In the letter addressed to France’s U.N. Ambassador Francois Delattre, the current Security Council president, he asked for the council to bring up the U.S. joint military exercise as an “urgent agenda item,” saying “these military exercises constitute (a) clear threat to international peace and security.”
“No other country in the world than the DPRK has ever been subjected to such an extreme and direct nuclear threat from the U.S. for such a long time and witnessed on its door such nuclear war exercises which are the most vicious and ferocious in their scale, style, aim and essence,” the ambassador said.
North Korea has repeatedly urged the Security Council to discuss U.S.-South Korea military exercises, but its requests have never been taken up. The United States is a permanent, veto-wielding council member.
If the council ignores the DPRK request again, Ja said, it will demonstrate “more clearly” that the U.N.’s most powerful body is only a “political tool” of the United States.

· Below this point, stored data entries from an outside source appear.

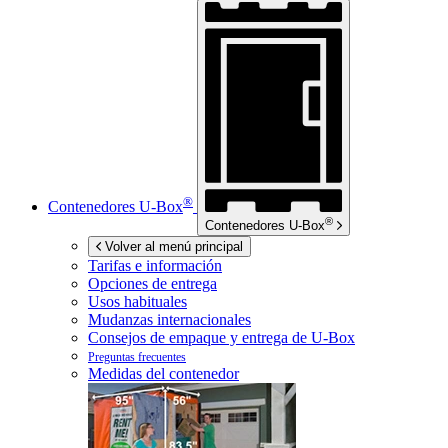
®
Contenedores
U-Box
®
Contenedores
U-Box
Volver al menú principal
Tarifas e información
Opciones de entrega
Usos habituales
Mudanzas internacionales
Consejos de empaque y entrega de
U-Box
Preguntas frecuentes
Medidas del contenedor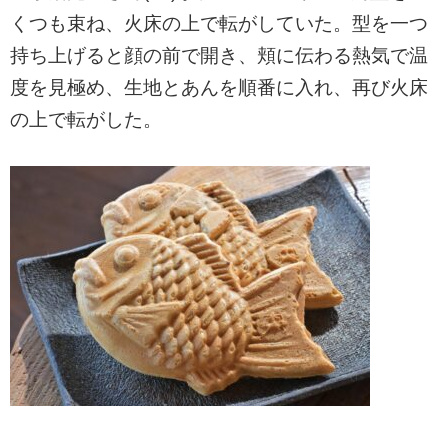
くつも束ね、火床の上で転がしていた。型を一つ
持ち上げると顔の前で開き、頬に伝わる熱気で温
度を見極め、生地とあんを順番に入れ、再び火床
の上で転がした。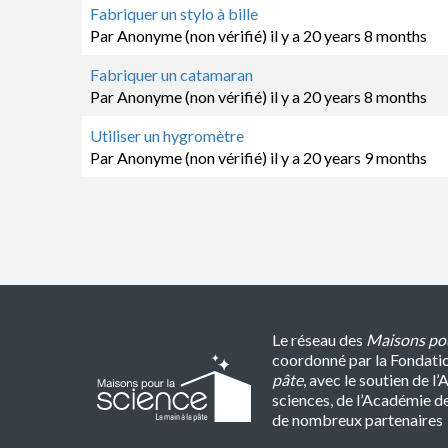
Sujet
Fabriquer un stylo à bille
normal
Par
Anonyme (non vérifié)
il y a 20 years 8 months
Sujet
Fabriquer un catamaran
normal
Par
Anonyme (non vérifié)
il y a 20 years 8 months
Sujet
Utiliser un hygromètre
normal
Par
Anonyme (non vérifié)
il y a 20 years 9 months
Pagination
Le réseau des
Maisons pou
coordonné par la Fondati
pâte
, avec le soutien de 
sciences, de l’Académie d
de nombreux partenaires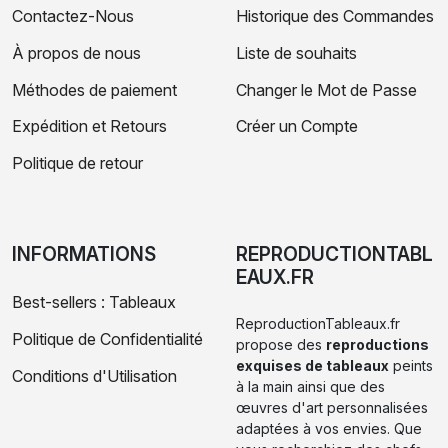
Contactez-Nous
Historique des Commandes
À propos de nous
Liste de souhaits
Méthodes de paiement
Changer le Mot de Passe
Expédition et Retours
Créer un Compte
Politique de retour
INFORMATIONS
REPRODUCTIONTABL
EAUX.FR
Best-sellers : Tableaux
ReproductionTableaux.fr
Politique de Confidentialité
propose des
reproductions
exquises de tableaux
peints
Conditions d'Utilisation
à la main ainsi que des
œuvres d'art personnalisées
adaptées à vos envies. Que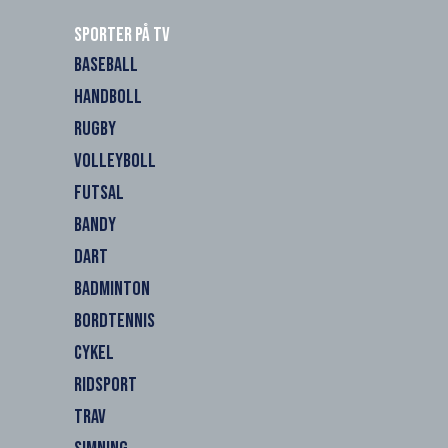
Sporter på TV
BASEBALL
HANDBOLL
RUGBY
VOLLEYBOLL
FUTSAL
BANDY
DART
BADMINTON
BORDTENNIS
CYKEL
RIDSPORT
TRAV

The DPRK ambassador, in a separate letter, reiterated a request for the secretary-general to organize an international forum of lawyers to clarify the legal basis of the Security Council’s increasingly tough sanctions resolutions, imposed in response to its nuclear and ballistic missile tests.
Ja suggested several issues for discussion including: Why was North Korea’s satellite launch prohibited when international law “stipulates that peaceful use of outer space is an inalienable sovereignty of the state?” Why are North Korea’s nuclear tests banned when the nuclear test ban treaty has not yet come into effect?
In March, Ja said the U.N. Secretariat should not again respond with the “preposterous out-of-date sophistries” that it is up to the Security Council to determine what constitutes a threat to international peace and security.